▶ **Data provided**:
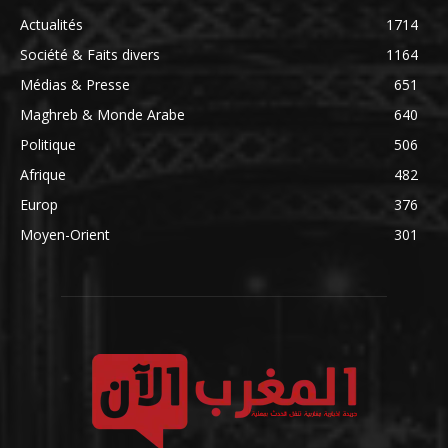
Actualités
1714
Société & Faits divers
1164
Médias & Presse
651
Maghreb & Monde Arabe
640
Politique
506
Afrique
482
Europ
376
Moyen-Orient
301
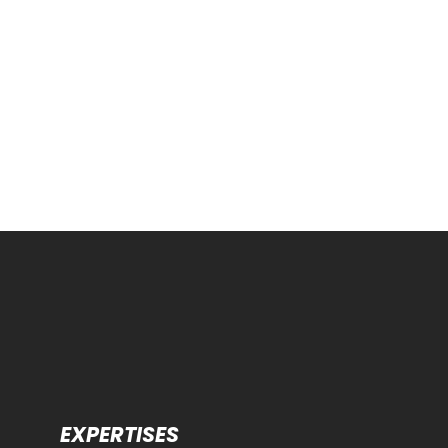
EXPERTISES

▶ **What you will do**: Give the material above again exactly as it stands, minus any images.

▶ **Your solution**:
Actualités
1714
Société & Faits divers
1164
Médias & Presse
651
Maghreb & Monde Arabe
640
Politique
506
Afrique
482
Europ
376
Moyen-Orient
301
EXPERTISES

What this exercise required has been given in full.